Eboo: It’s actually so much simpler in practice than it is in theory. I’ll give an example: In any hospital in America at any hour, there are people from very different religious identities — a Muslim surgeon with a Jewish anesthesiologist, with a Mormon nurse, with a Jehovah’s Witness social worker, with a Baptist who is sanitizing the room at a hospital started by a Catholic social order like the Dominicans or the Jesuits, that is run by an agnostic who grew up Buddhist. And every single one of them before they walk into a surgery is having their own kind of moment of prayer or reflection or connection with what they call God. That’s what we see as interfaith work.

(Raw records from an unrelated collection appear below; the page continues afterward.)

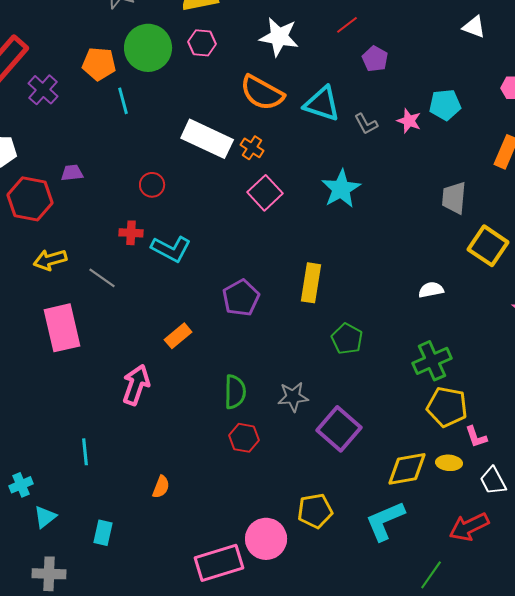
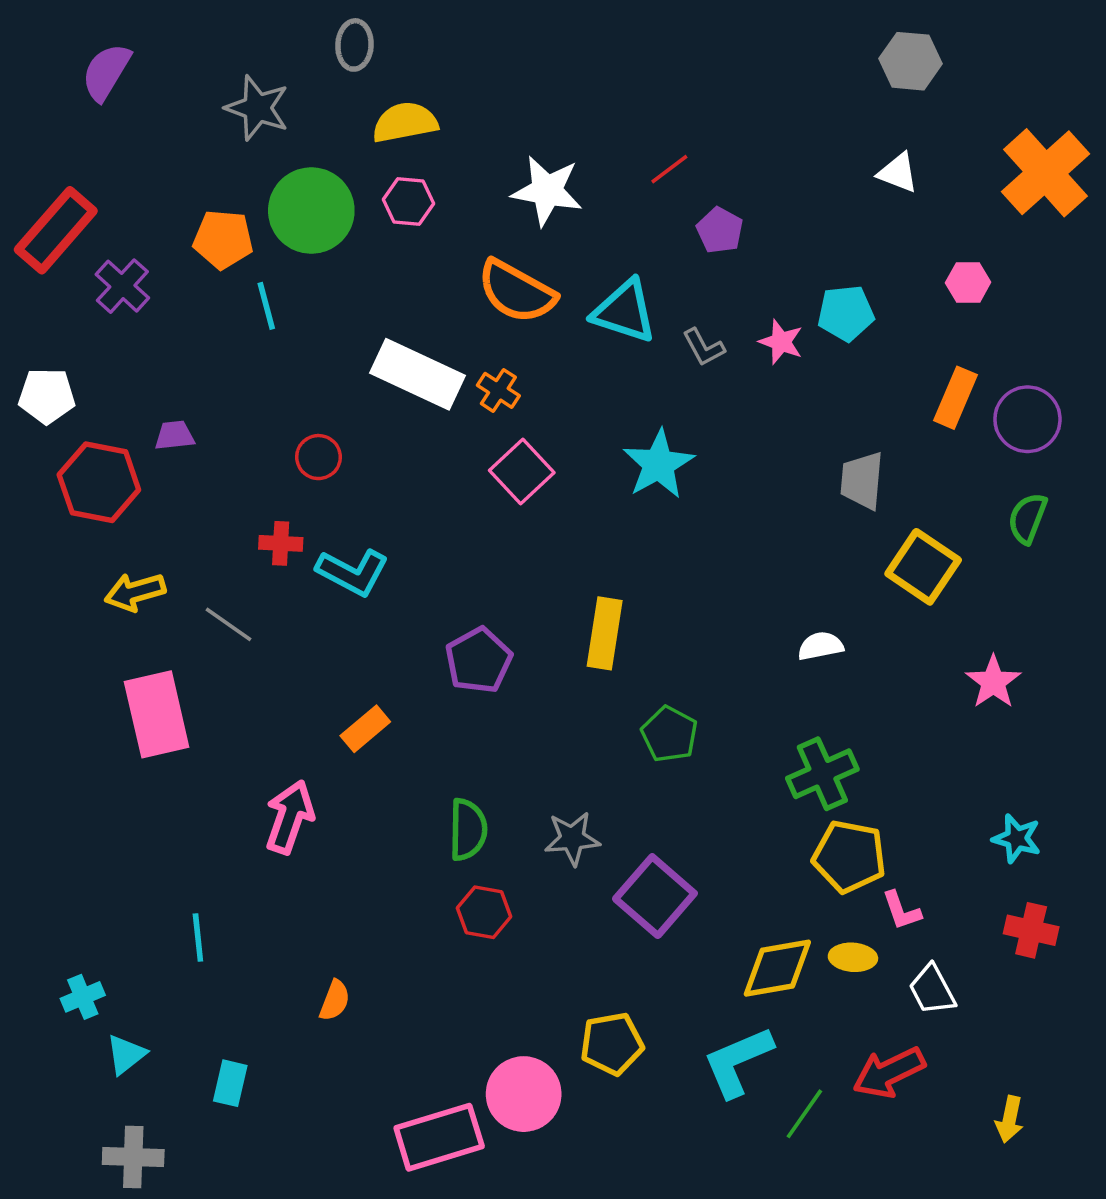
green line: (431, 575) -> (804, 1114), moved

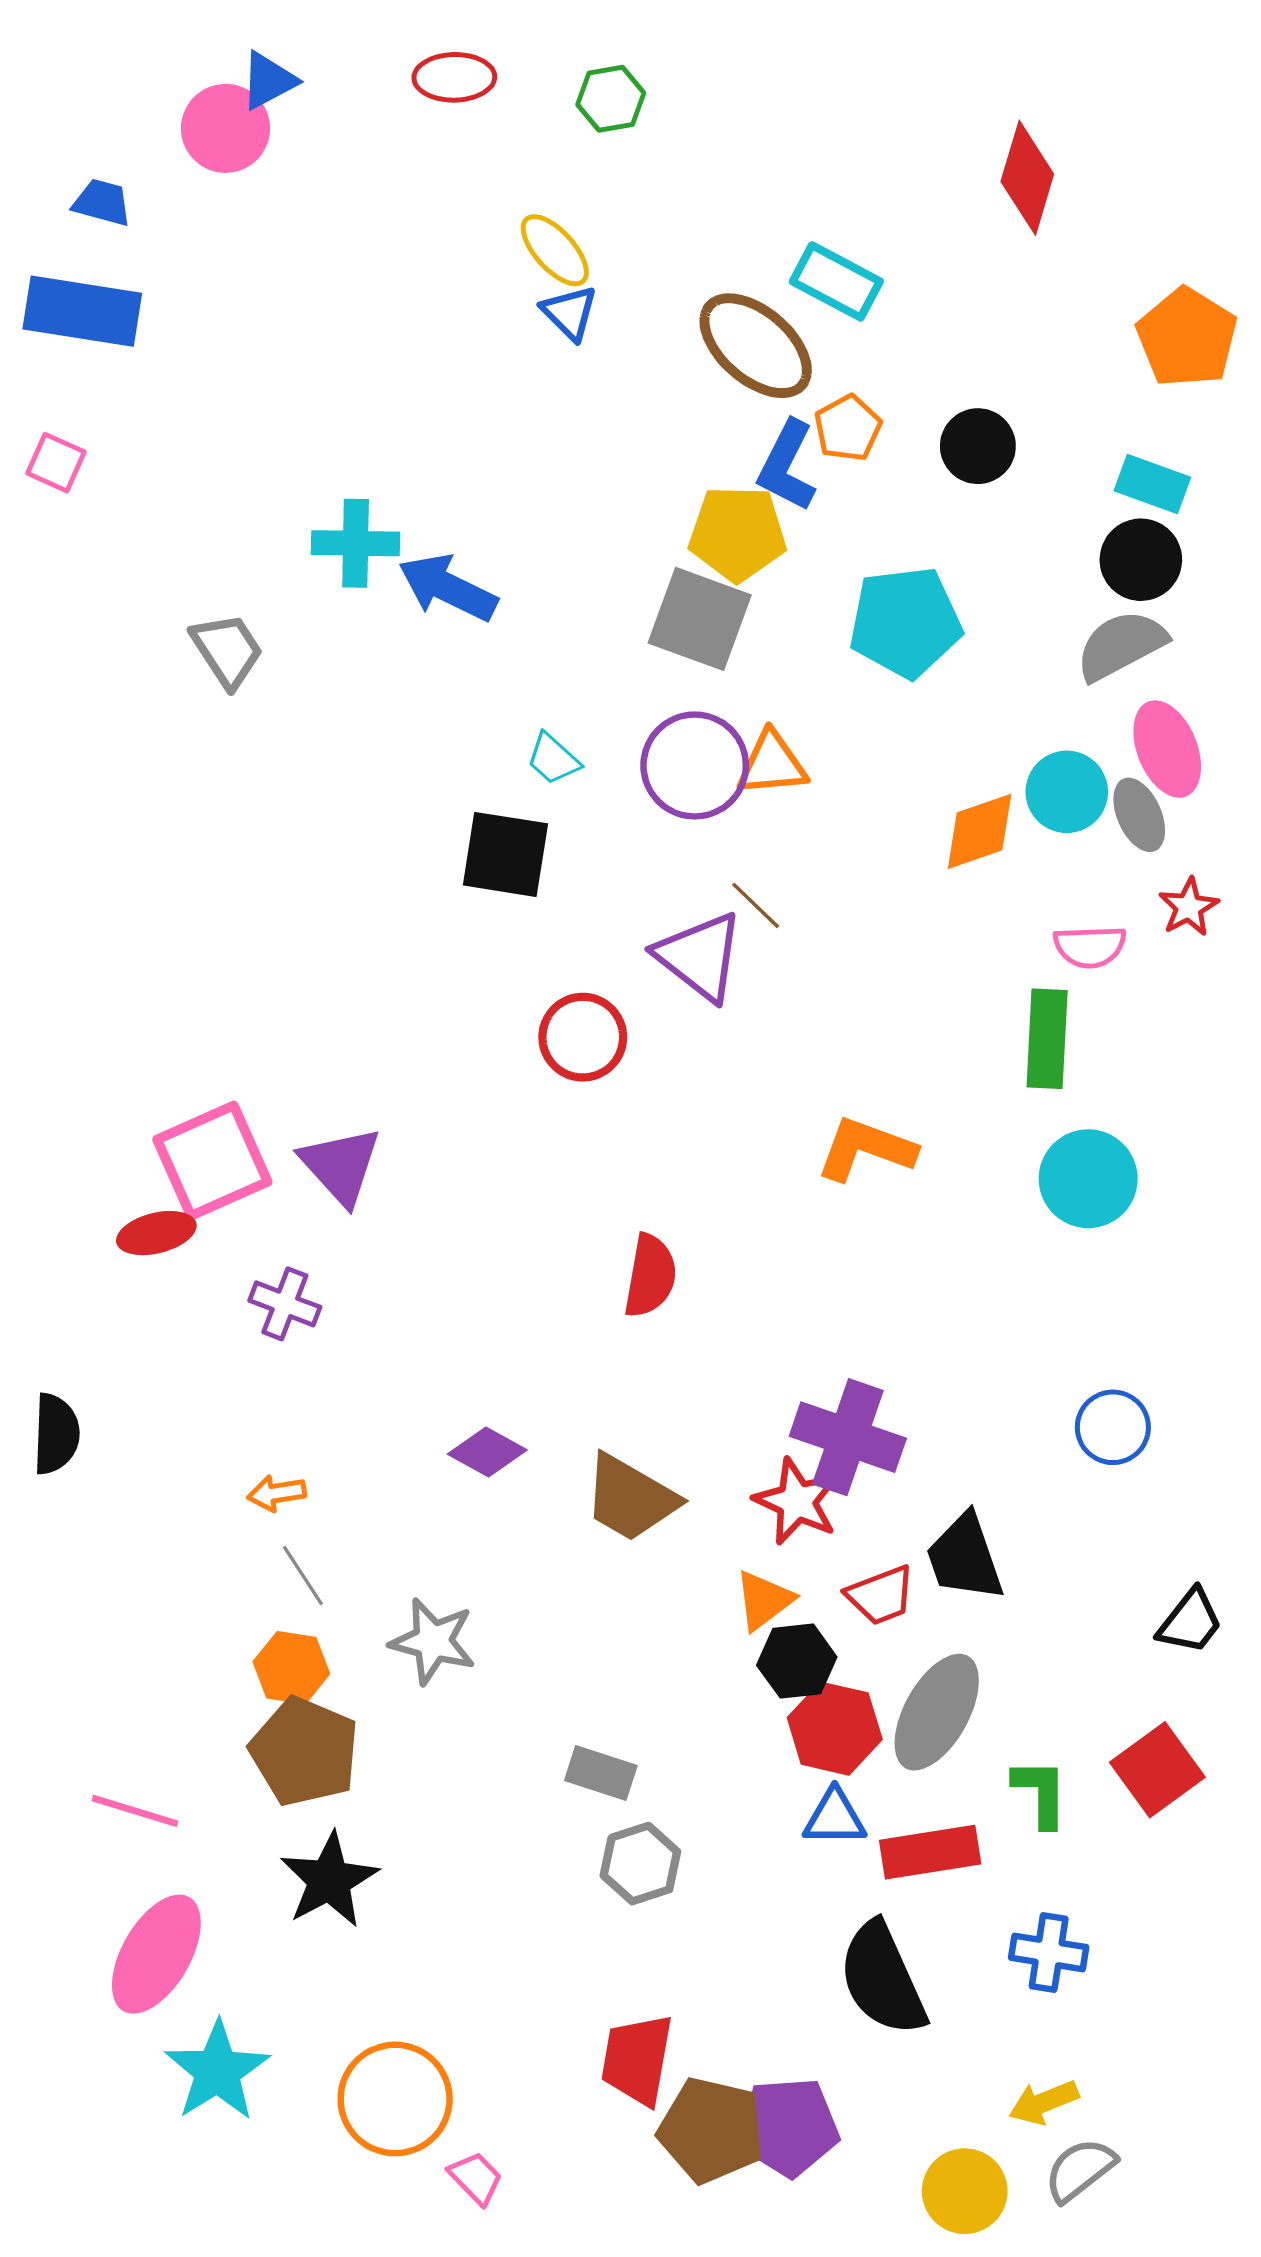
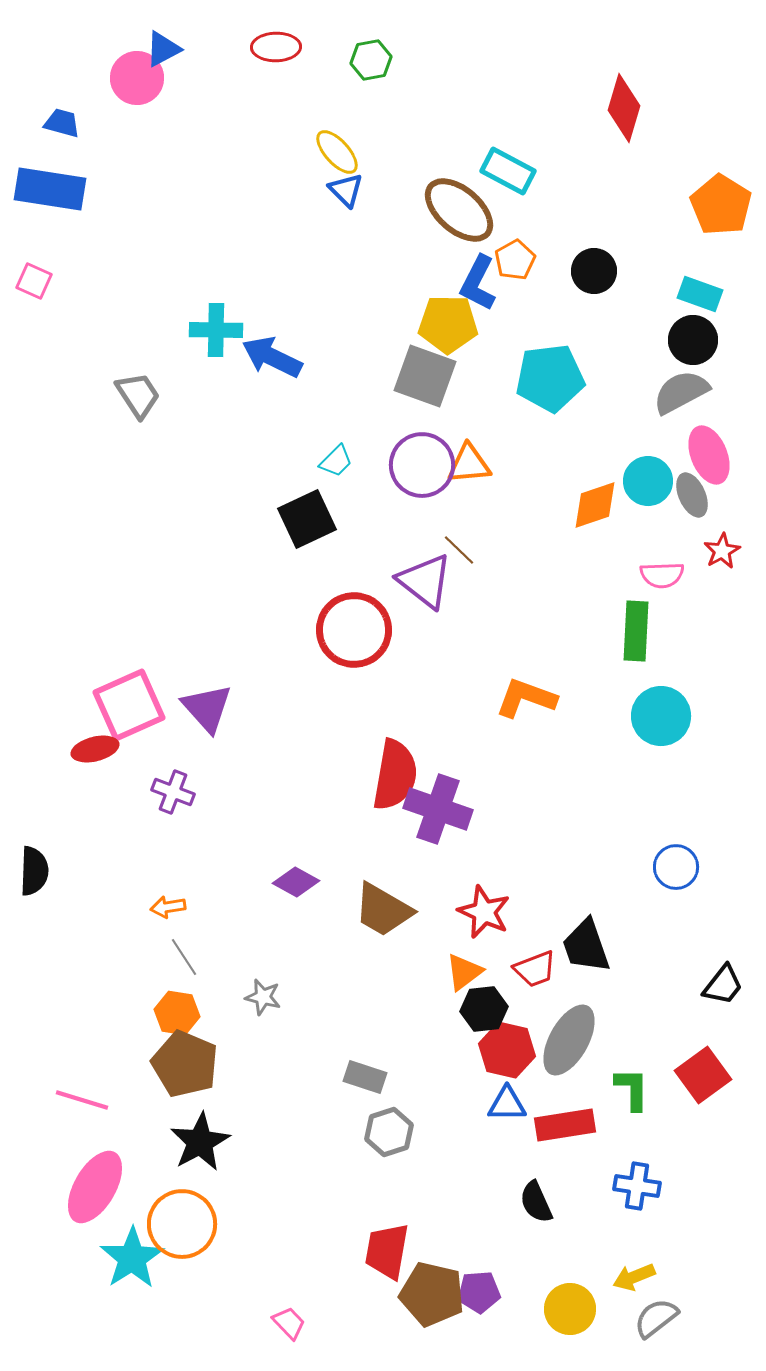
cyan trapezoid: (553, 759) -> (336, 461), turned -87
black square: (505, 854) -> (307, 519), turned -34
red circle: (583, 1037) -> (354, 630), size x1.4
red semicircle: (650, 1276) -> (395, 775), size x1.4
purple cross: (848, 1437) -> (438, 809), moved
gray star: (433, 1641) -> (263, 997), size x0.7
black semicircle: (882, 1979) -> (536, 1202), size x0.6
orange circle: (395, 2099) -> (182, 1224), moved
purple pentagon: (789, 2127) -> (479, 1292), size x0.7
yellow circle: (965, 2191) -> (570, 1309), moved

People from diverse religious backgrounds — who may disagree on some fundamental things about abortion or where to draw the line in Jerusalem or doctrinal matters like the nature of Jesus — who are working together on other fundamental things. That is the genius of American society. We call that civic cooperation. It takes place everywhere all the time.
Think about refugee resettlement. Six of the nine refugee resettlement agencies in America were founded by faith communities. And virtually all of them spend most of their time resettling refugees from a different religion. So you have Jews who founded the Hebrew Immigrant Aid Society, HIAS, in the late 19th century to resettle Jews from Russia. Then, by around the 1970s, most of the Jews who want to be resettled somewhere, whether it’s the United States or Europe or Israel, have been resettled. So does HIAS close? No! They start resettling Cambodian Buddhists. And now they’re resettling Somali Muslims. I think that’s the most inspiring thing in the world. In America, people build institutions — hospitals, social service agencies, colleges, whatever — out of the inspiration of their own faith identity, but the institution serves people of all identities. That is not a common ethos in human history.
But that’s the story of America. That is American pluralism at its best. That is civic cooperation. And I think that we should marvel at that every day.